NumPy Essentials
NumPy is the foundation of the entire Python data science ecosystem. Every pandas DataFrame, scikit-learn model, and PyTorch tensor is built on top of NumPy arrays. Understanding NumPy is not optional β it is essential.
Why NumPy?
Python lists are slow for numerical work because each element is a separate object. NumPy stores data in contiguous blocks of memory and operates on entire arrays at once using optimized C code.
import numpy as np
import time
# Speed comparison
python_list = list(range(1_000_000))
numpy_array = np.arange(1_000_000)
# Python loop
start = time.time()
result = [x * 2 for x in python_list]
python_time = time.time() - start
# NumPy vectorized
start = time.time()
result = numpy_array * 2
numpy_time = time.time() - start
print(f"Python: {python_time:.4f}s") # ~0.05s
print(f"NumPy: {numpy_time:.6f}s") # ~0.0005s (100x faster)
Creating Arrays
import numpy as np
# From Python lists
a = np.array([1, 2, 3, 4, 5])
b = np.array([[1, 2, 3], [4, 5, 6]])
# Common constructors
zeros = np.zeros((3, 4)) # 3x4 array of zeros
ones = np.ones((2, 3)) # 2x3 array of ones
full = np.full((3, 3), 7.0) # 3x3 array filled with 7
eye = np.eye(4) # 4x4 identity matrix
empty = np.empty((2, 3)) # Uninitialized (fast)
# Sequences
arange = np.arange(0, 10, 2) # [0, 2, 4, 6, 8]

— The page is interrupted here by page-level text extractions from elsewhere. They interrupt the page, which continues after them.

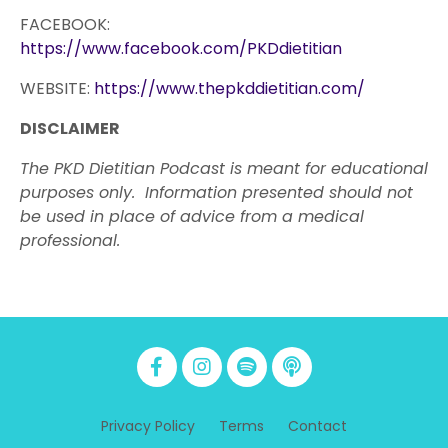
FACEBOOK:
https://www.facebook.com/PKDdietitian
WEBSITE:
https://www.thepkddietitian.com/
DISCLAIMER
The PKD Dietitian Podcast is meant for educational
purposes only. Information presented should not
be used in place of advice from a medical
professional.
Privacy Policy
Terms
Contact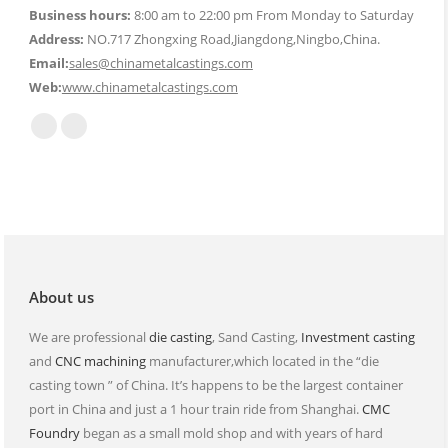
Business hours:
8:00 am to 22:00 pm From Monday to Saturday
Address:
NO.717 Zhongxing Road,Jiangdong,Ningbo,China.
Email:
sales@chinametalcastings.com
Web:
www.chinametalcastings.com
Find us on:
Mail
Website
page
page
opens
opens
in
in
new
new
window
window
About us
We are professional
die casting
, Sand Casting,
Investment casting
and
CNC machining
manufacturer,which located in the “die
casting town ” of China. It’s happens to be the largest container
port in China and just a 1 hour train ride from Shanghai.
CMC
Foundry
began as a small mold shop and with years of hard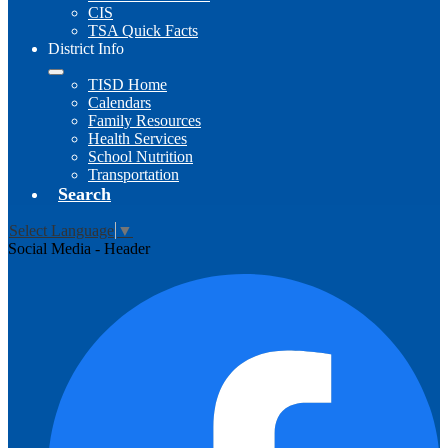
CIS
TSA Quick Facts
District Info
TISD Home
Calendars
Family Resources
Health Services
School Nutrition
Transportation
Search
Select Language
▼
Social Media - Header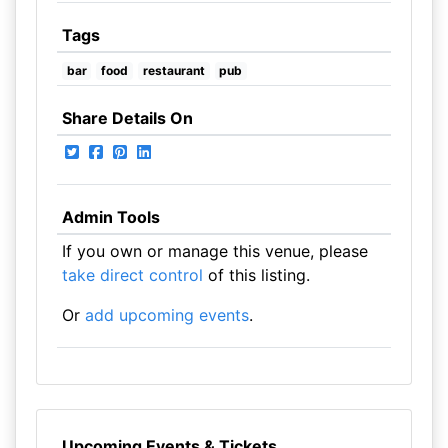
Tags
bar
food
restaurant
pub
Share Details On
Admin Tools
If you own or manage this venue, please
take direct control
of this listing.
Or
add upcoming events
.
Upcoming Events & Tickets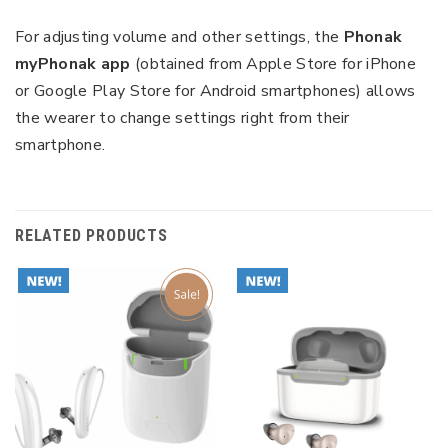
For adjusting volume and other settings, the
Phonak
myPhonak app
(obtained from Apple Store for iPhone
or Google Play Store for Android smartphones) allows
the wearer to change settings right from their
smartphone.
RELATED PRODUCTS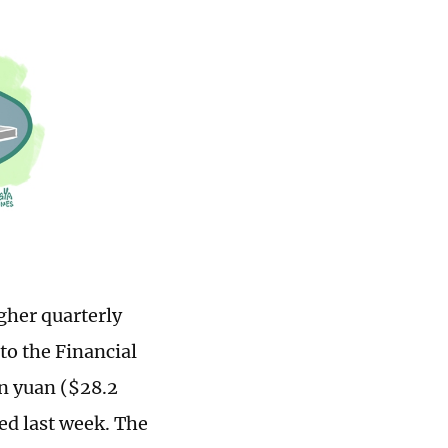
gher quarterly
to the Financial
on yuan ($28.2
ted last week. The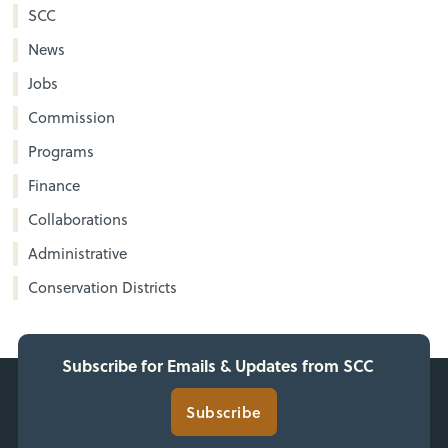
SCC
News
Jobs
Commission
Programs
Finance
Collaborations
Administrative
Conservation Districts
Subscribe for Emails & Updates from SCC
Subscribe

linspace = np.linspace(0, 1, 5) # [0, 0.25, 0.5, 0.75, 1.0]
# From existing data
c = np.array([1.5, 2.7, 3.1], dtype=int) # Specify type
print(a.shape) # (5,)
print(b.shape) # (2, 3)
print(a.dtype) # int64
print(b.ndim) # 2
print(b.size) # 6
print(b.itemsize) # 8 bytes (int64)
Array Indexing and Slicing
NumPy indexing is more powerful than Python list indexing.
a = np.array([10, 20, 30, 40, 50, 60])
# Basic indexing
print(a[0]) # 10
print(a[-1]) # 60
# Slicing (same as lists)
print(a[1:4]) # [20 30 40]
print(a[::2]) # [10 30 50]
print(a[::-1]) # [60 50 40 30 20 10]
# 2D indexing
b = np.array([[1, 2, 3],
[4, 5, 6],
[7, 8, 9]])
print(b[0, 0]) # 1
print(b[1, 2]) # 6
print(b[0]) # [1 2 3] (first row)
print(b[:, 0]) # [1 4 7] (first column)
print(b[0:2, 1:]) # [[2 3] [5 6]] (submatrix)
# Boolean indexing
data = np.array([15, 22, 8, 35, 12, 42])
mask = data > 20
print(mask) # [False True False True False True]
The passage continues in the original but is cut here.